When the Christian city of Constantinople (now Istanbul) was occupied by the Turks at the end of the fourteenth century, fleeing scholars brought Ptolemy’s works back to Italy. The Geography was translated into Latin in 1405 and hundreds of copies were printed by the end of the century. Europe started to look outwards. The Portuguese Prince Henry the Navigator (1394–1460) is regarded as the initiator of the great age of exploration; although he himself did not travel much, he was the patron of many voyages in Portuguese caravels that ventured far down the west coast of Africa. Henry wanted to reach India by sea for missionary and trade purposes, but the furthest his vessels sailed was to the coast of Sierra Leone. It was left to his compatriot Bartolomeu Diaz (c.1450–1500) to launch the age of Antarctic exploration.

Most early exploration of Antarctica was a process of whittling down the fabled Great South Land as empirical knowledge replaced conjecture. The Portuguese explorer Bartolomeu Diaz took the first significant step when he sailed down the west coast of Africa in 1487. At the time, it was still credible that Ptolemy was right and that Terra Incognita filled the bottom of the world with a coast across the temperate zone, so that the Atlantic and Indian oceans were in effect inland seas. It was a brave venture by Diaz, because other ancient predictions stated that humans could not survive the “torrid zone” at the equator. In January 1488 he was alongside the coast of what is now South Africa when storms drove him out to sea and he sailed south for a few days. When he turned east, he found no coast, and made landfall only by sailing north again. He had rounded the bottom of Africa. He realized that he had discovered a sea route to India, and that Africa, at least, was not joined to the Great South Land. When he returned there was talk of his leading a voyage to India, but it was another Portuguese explorer, Vasco da Gama (c.1469–1525), who sailed to India in 1497, thus proving that the Atlantic and Indian oceans were not landlocked. In March 1500 the Portuguese navigator Pedro Cabral led a fleet of 13 vessels to India, but to avoid the becalming waters of the Gulf of Guinea they sailed southwest far enough to see (and claim) the land now known as Brazil.

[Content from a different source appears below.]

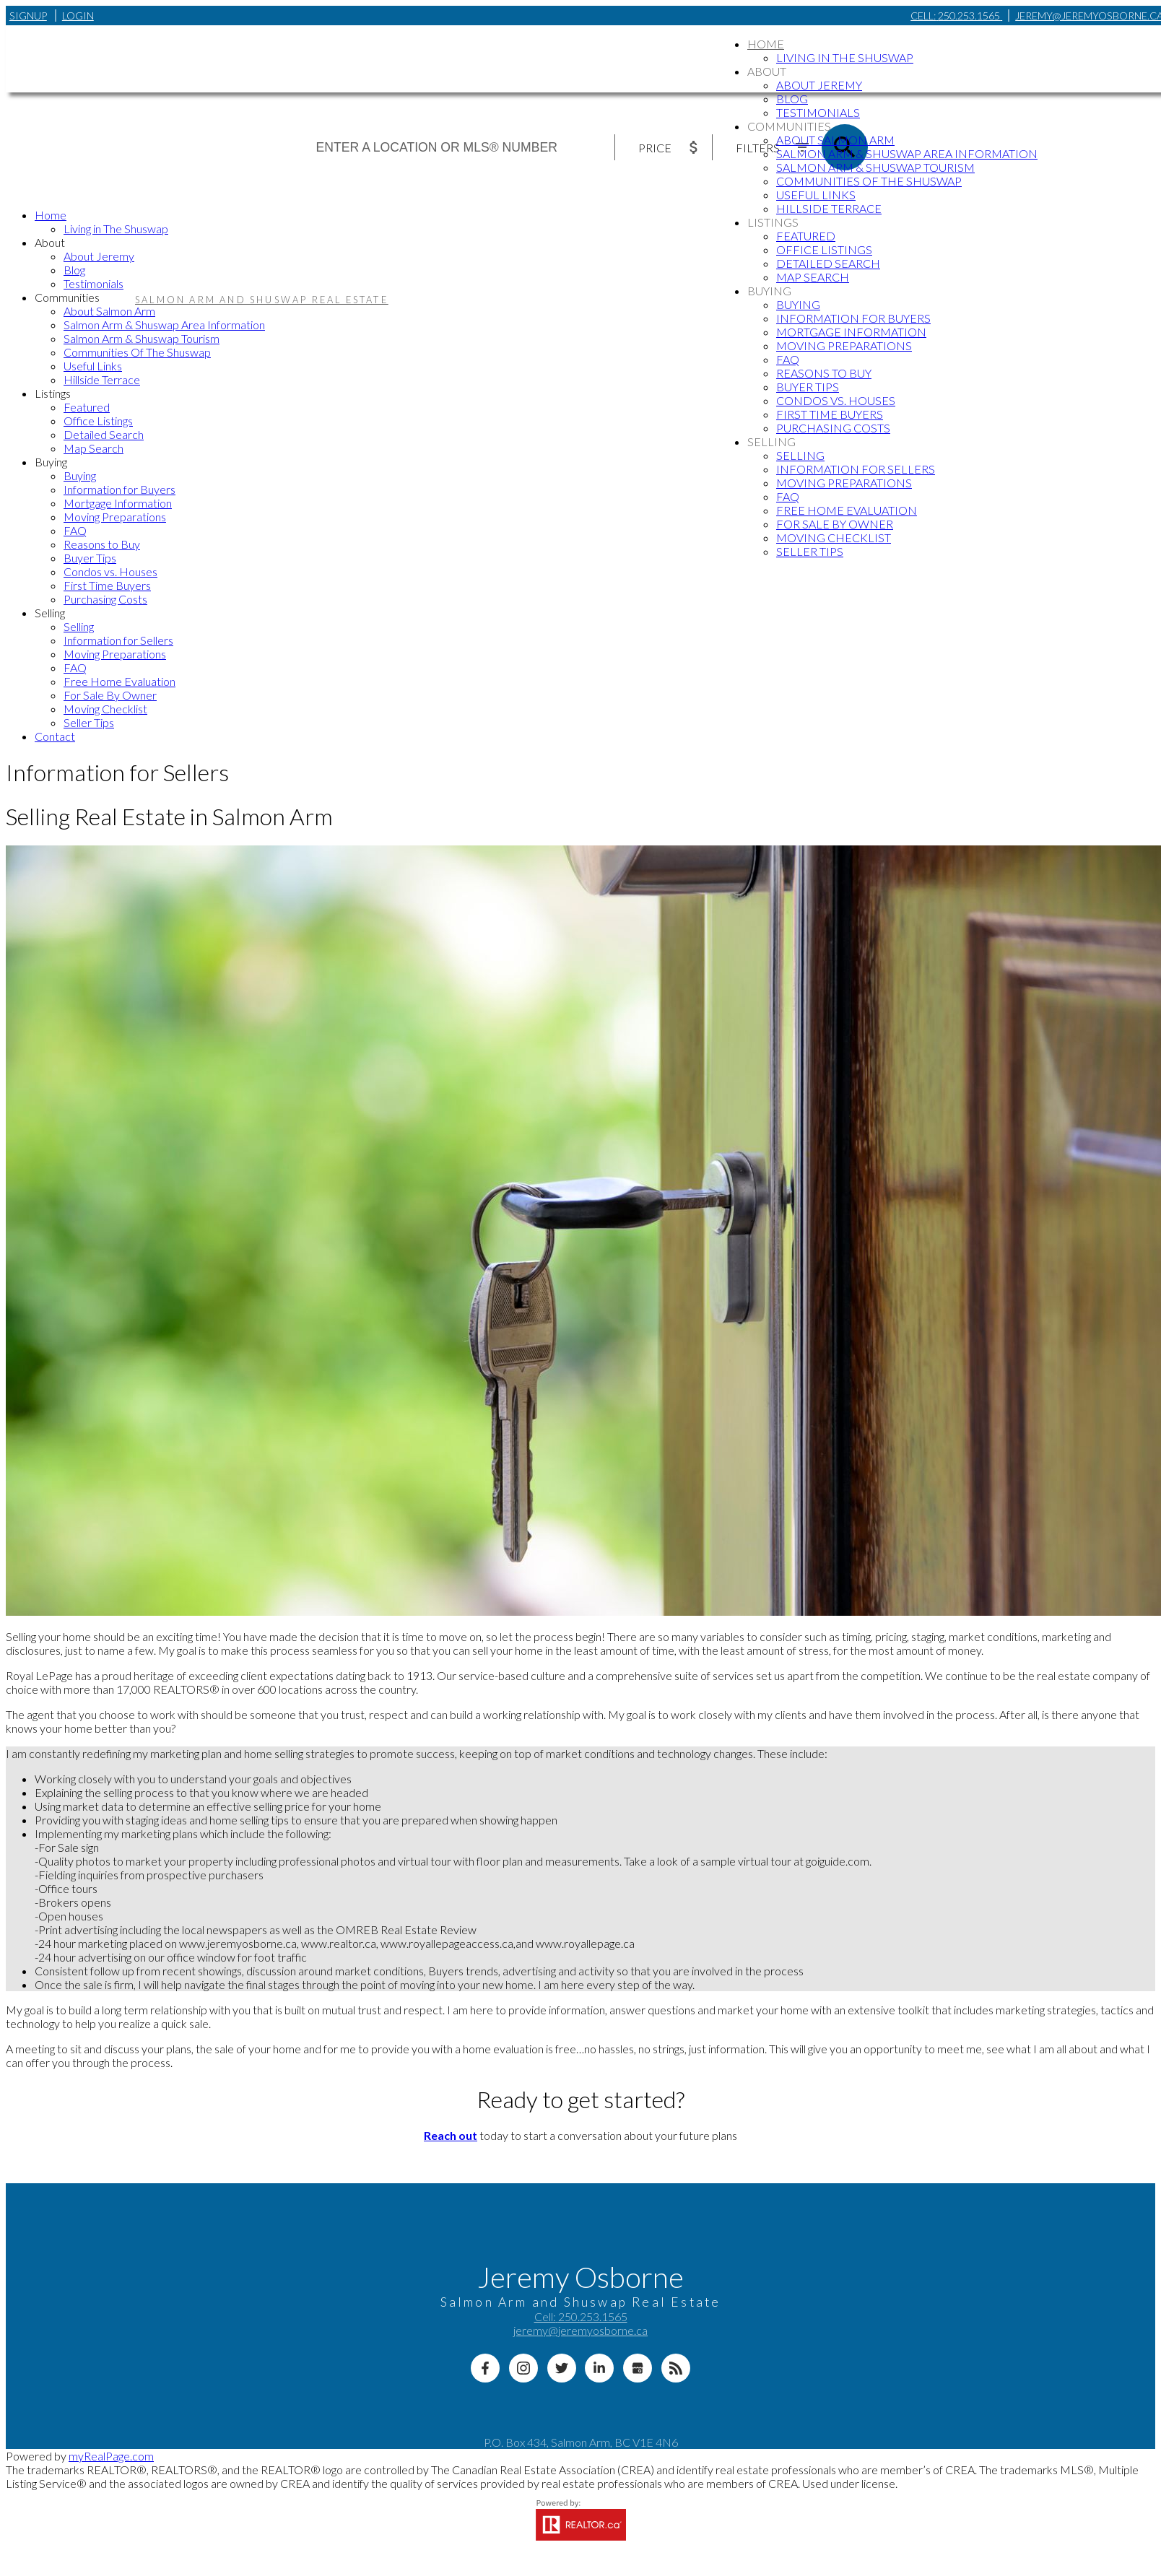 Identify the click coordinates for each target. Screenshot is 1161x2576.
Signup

Next came Amerigo Vespucci, born in Florence in 1454 and employed by Spain, then by Portugal, and finally by Spain again. In 1501 he led a Portuguese expedition that reached Brazil in January 1502 and proceeded south to the River Plate. There is some dispute over the authenticity of Vespucci’s papers, but it is likely that he sailed south along Argentina’s Patagonian coast. He concluded that he had discovered not a new route to Asia but a whole new world that was to become known as America—a name first used in 1507. Clearly the world was much larger than Ptolemy had calculated, and this was confirmed when, on 25 September 1513, the Spanish explorer Vasco Núñez de Balboa crossed the Isthmus of Panama and became the first European to see the vast Pacific Ocean.